Inherits From: TokenizerWithOffsets, Tokenizer, SplitterWithOffsets, Splitter, Detokenizer

text.FastWordpieceTokenizer(
    vocab=None,
    suffix_indicator='##',
    max_bytes_per_word=100,
    token_out_type=dtypes.int64,
    unknown_token='[UNK]',
    no_pretokenization=False,
    support_detokenization=False,
    model_buffer=None
)

It employs the linear (as opposed to quadratic) WordPiece algorithm (see the paper).

Differences compared to the classic WordpieceTokenizer are as follows (as of 11/2021):

  • unknown_token cannot be None or empty. That means if a word is too long or cannot be tokenized, FastWordpieceTokenizer always returns unknown_token.
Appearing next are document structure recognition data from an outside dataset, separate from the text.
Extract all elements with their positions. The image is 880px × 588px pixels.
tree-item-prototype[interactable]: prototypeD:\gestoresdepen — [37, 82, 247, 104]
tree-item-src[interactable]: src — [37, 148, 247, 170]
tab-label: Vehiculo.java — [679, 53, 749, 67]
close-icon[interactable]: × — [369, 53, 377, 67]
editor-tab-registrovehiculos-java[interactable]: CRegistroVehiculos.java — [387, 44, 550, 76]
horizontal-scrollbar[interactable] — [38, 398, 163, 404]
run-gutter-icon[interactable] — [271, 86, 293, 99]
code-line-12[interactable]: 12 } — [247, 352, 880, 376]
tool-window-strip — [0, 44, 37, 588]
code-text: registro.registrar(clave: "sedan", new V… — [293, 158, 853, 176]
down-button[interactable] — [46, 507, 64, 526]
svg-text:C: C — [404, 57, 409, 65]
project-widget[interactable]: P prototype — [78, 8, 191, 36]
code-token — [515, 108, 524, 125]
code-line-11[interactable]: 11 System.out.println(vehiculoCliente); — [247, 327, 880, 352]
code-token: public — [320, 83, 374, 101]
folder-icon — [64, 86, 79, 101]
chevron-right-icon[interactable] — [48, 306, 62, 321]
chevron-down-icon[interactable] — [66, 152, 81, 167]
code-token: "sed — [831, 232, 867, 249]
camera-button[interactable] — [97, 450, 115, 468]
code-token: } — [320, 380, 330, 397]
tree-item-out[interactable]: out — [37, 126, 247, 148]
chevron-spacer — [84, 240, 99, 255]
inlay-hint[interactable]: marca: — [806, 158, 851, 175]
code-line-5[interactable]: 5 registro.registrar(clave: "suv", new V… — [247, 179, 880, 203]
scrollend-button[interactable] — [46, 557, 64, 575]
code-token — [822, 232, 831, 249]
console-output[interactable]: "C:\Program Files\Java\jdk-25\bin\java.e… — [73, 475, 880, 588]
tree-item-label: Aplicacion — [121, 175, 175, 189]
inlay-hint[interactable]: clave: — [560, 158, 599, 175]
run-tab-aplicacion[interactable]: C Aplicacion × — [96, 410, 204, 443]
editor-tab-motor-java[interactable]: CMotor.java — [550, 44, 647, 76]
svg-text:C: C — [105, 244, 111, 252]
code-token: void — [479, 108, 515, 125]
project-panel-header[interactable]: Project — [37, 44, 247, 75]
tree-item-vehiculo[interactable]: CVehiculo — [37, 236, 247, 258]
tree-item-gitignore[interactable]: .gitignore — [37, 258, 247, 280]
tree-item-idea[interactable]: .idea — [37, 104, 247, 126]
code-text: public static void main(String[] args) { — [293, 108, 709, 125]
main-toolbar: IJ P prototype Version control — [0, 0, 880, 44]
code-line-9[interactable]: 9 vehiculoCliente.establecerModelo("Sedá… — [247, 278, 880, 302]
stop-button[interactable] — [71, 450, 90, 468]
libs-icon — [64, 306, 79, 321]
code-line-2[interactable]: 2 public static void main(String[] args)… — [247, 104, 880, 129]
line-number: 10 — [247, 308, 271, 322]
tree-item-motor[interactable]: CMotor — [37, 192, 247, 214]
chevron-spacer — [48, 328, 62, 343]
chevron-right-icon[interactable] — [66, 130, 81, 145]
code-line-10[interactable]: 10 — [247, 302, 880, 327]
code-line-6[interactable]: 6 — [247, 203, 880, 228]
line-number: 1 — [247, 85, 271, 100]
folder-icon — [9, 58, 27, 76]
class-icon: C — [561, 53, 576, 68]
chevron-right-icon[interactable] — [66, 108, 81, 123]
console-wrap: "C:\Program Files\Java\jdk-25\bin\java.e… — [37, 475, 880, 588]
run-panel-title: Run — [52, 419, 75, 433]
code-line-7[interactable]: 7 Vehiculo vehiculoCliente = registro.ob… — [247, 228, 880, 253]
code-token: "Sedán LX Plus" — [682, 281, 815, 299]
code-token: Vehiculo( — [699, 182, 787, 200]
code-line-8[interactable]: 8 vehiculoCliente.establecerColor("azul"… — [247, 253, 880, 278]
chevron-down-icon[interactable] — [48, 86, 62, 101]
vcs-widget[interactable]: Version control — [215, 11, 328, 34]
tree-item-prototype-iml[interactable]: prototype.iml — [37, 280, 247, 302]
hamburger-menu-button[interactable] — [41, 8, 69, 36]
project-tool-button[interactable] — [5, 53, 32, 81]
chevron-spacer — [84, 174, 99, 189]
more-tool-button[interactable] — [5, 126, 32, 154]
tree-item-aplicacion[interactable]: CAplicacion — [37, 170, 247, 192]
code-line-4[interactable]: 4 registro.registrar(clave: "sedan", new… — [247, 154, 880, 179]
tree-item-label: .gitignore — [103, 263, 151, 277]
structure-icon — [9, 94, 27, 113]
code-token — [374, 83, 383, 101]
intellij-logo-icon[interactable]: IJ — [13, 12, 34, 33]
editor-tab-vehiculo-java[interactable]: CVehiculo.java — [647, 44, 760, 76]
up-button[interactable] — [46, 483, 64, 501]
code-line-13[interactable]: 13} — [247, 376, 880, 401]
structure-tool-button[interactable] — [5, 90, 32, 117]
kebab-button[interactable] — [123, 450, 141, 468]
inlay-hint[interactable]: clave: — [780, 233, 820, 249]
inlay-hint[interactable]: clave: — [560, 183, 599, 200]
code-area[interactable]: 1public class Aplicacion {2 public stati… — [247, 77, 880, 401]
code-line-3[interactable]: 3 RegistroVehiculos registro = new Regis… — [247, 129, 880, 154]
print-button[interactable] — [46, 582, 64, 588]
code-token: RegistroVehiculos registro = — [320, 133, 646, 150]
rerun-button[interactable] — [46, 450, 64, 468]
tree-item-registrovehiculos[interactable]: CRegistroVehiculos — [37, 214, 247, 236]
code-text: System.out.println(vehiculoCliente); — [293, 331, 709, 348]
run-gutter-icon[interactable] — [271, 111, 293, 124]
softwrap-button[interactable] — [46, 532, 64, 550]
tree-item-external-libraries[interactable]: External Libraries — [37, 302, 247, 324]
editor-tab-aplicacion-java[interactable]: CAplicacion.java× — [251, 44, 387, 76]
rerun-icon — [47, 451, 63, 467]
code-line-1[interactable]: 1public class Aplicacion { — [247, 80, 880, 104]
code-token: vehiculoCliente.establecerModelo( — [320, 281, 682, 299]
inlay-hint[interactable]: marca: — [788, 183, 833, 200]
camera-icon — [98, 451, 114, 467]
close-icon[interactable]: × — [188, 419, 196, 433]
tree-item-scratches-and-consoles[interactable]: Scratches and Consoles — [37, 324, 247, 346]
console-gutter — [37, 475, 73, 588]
In constrast, the original WordpieceTokenizer would return the original word if unknown_token is empty or None.

  • unknown_token must be included in the vocabulary.

  • When unknown_token is returned, in tokenize_with_offsets(), the result end_offset is set to be the length of the original input word. In contrast, when unknown_token is returned by the original WordpieceTokenizer, the end_offset is set to be the length of the unknown_token string.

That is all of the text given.